Prisoners (2013), Film Membosankan Yang Lama-Lama Menyenangkan

Betapapun/berapapun para medioker bekerja keras, “cerdas”, ataupun culas dengan “menghalalkan” segala sumber daya upaya politiking untuk terus dan terus terus memoncerkan karir karbitannya itu, pada akhirnya hanya orang-orang berbakatlah yang akan bisa menghasilkan karya yang betul-betul hebat-murni cantik-natural. A Gift, taken for granted. Faktor pengali biner, kosongkah ataukah bernilai, atau in other snobbis way to spil mywords: takdir tuhanlah yang akan pada akhirnya menentukan hasil-finalnya; seberapapun/sebetapapun besar jumlah usaha akal-akalan manusiawi serba kemasan-luar being correct-politically tersebut meng-kamuflase-i kesadaran massa yg mass-madness ini (wahm). Semilyar-trilyun pun saldo angka kredit kau punya, kau kumpulkan, kau anggap bisa jadi beking; jika pengalinya nol, ya nilai akhirnya akan sama dengan nol; kosong, nihil, emptyness. Ada orang yang beramal dengan amalan-amalan surgawi hingga jaraknya dengan surga tinggal sedengkul lagi, namun takdir Allah menghendakinya untuk masuk neraka maka tercampaklah ia ke neraka; dan sebaliknya, begitu kira-kira salah satu bunyi doktrin keagamaan mu’tabar yang mungkin banyak pihak enggan untuk membicarakannya karena ingin merasa serba pasti-leterlek-simplistis-reduktif di tengah kehidupan yang penuh topeng sandiwara kemunafikan ini. Begitu pula dengan dialog di muka yang kalau saya taksalah ingat pernah baca merujuk pada percakapan/orasi Pak Karno entah dengan/kepada siapa. Begitulah pulalah kesimpulan yang “mengilhami” pikiran saya ketika setelah menyelesaikan menonton film yang satu ini melihat nama Dennis Villeneuve tertera di kursi sutradara.

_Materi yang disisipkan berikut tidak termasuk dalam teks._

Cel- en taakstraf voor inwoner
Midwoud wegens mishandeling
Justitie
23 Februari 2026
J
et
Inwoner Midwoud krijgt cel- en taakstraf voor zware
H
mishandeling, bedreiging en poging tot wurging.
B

Di tengah-tengah film berdurasi cukup panjang ini, ketika saya mulai tertarik dan merasa ceritanya unik tidak pasaran sepertinya mudah-mudahan ya Baim aminn ya Alloh, saya sudah bertekad akan menulis review tentang film yang satu ini dengan judul kira-kira: Bahaya Merasa Tahu Bulat, Eh Pasti! Baru nyampei di babak pertengahan film, terkait topik ini, saya sudah langsung diingatkan kepada film low-budget legendaris 11 Angry Men yang juga bernada miss-prasangka. Dan ternyata pada akhirnya ceritanya tidak sesimpel itu, Sob. Bahkan tidak terduga, suprais, twistingable. Sebuah film drama penculikan anak oleh orang psikopat dan sejenisnya akan terdengar sangat tema-generik dan modus,median,rerata pasaran belaka asumsi kita. Wajar saja, jika sudah berbulan-bulanan mungkin movie yang satu ini ku-download di masa dulu banget dan nganggur tersimpan untuk sekian lama begitu aja di hardisk kompi, baru sekarang akhirnya kutengoki. Itupun dengan pra-sikap pesimistik, tidak bertujuan hiburan, tapi sedikit ada nuansa memperbiasakan dan memperpemaksaan diri saja untuk meluangkan waktu yang luang selalu ini guna mendengerin speaking in english by act of the native’s tongue. Mungkin saja ku-unduh juga ianya dari situs film bajakan hanyalah karena aktor utamanya Si Donnie Darko atau Si Hugh Jackman, sang wolverine itulah yang bikin ku-penasaran bagaimana di film non serial X-men ia akan mainkan! Sebuah “film simpanan”, yang tadinya bagai gundik tidak kufavoritkan, eh ternyata baru setelah nonton aq dibuat kejang-kejang ia puaskan haha. Sebuah film yang bergenre pop, drama lo lai, ancak nonton randai se wak lai, eh ternyata punya akhir cerita suprise yang sangat-sangat ajibb memuaskan, hasekk.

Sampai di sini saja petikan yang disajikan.